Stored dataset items
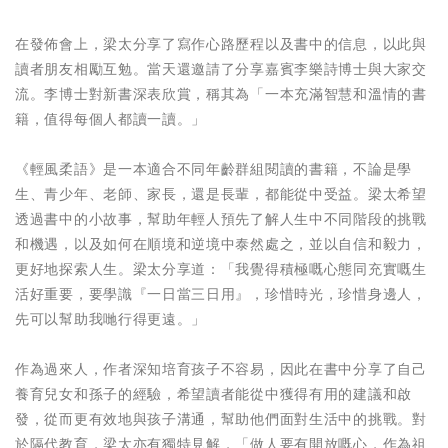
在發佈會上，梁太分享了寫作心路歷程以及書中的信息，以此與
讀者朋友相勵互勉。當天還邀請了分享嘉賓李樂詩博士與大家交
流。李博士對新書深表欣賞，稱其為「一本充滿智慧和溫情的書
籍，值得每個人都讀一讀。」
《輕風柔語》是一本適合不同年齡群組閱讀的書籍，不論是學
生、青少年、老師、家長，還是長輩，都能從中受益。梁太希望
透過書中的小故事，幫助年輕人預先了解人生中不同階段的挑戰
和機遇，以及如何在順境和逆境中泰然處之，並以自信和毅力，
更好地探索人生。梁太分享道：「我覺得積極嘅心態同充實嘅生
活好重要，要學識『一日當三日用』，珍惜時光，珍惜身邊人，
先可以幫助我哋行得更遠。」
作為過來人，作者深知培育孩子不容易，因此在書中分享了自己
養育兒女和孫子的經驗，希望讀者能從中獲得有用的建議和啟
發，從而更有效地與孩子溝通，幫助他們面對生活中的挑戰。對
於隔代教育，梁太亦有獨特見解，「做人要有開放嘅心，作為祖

• [ASSIGNMENT]: Every line of the data above should be repeated exactly. Omit the pictures.

• [YOUR SOLUTION]:
在發佈會上，梁太分享了寫作心路歷程以及書中的信息，以此與
讀者朋友相勵互勉。當天還邀請了分享嘉賓李樂詩博士與大家交
流。李博士對新書深表欣賞，稱其為「一本充滿智慧和溫情的書
籍，值得每個人都讀一讀。」
《輕風柔語》是一本適合不同年齡群組閱讀的書籍，不論是學
生、青少年、老師、家長，還是長輩，都能從中受益。梁太希望
透過書中的小故事，幫助年輕人預先了解人生中不同階段的挑戰
和機遇，以及如何在順境和逆境中泰然處之，並以自信和毅力，
更好地探索人生。梁太分享道：「我覺得積極嘅心態同充實嘅生
活好重要，要學識『一日當三日用』，珍惜時光，珍惜身邊人，
先可以幫助我哋行得更遠。」
作為過來人，作者深知培育孩子不容易，因此在書中分享了自己
養育兒女和孫子的經驗，希望讀者能從中獲得有用的建議和啟
發，從而更有效地與孩子溝通，幫助他們面對生活中的挑戰。對
於隔代教育，梁太亦有獨特見解，「做人要有開放嘅心，作為祖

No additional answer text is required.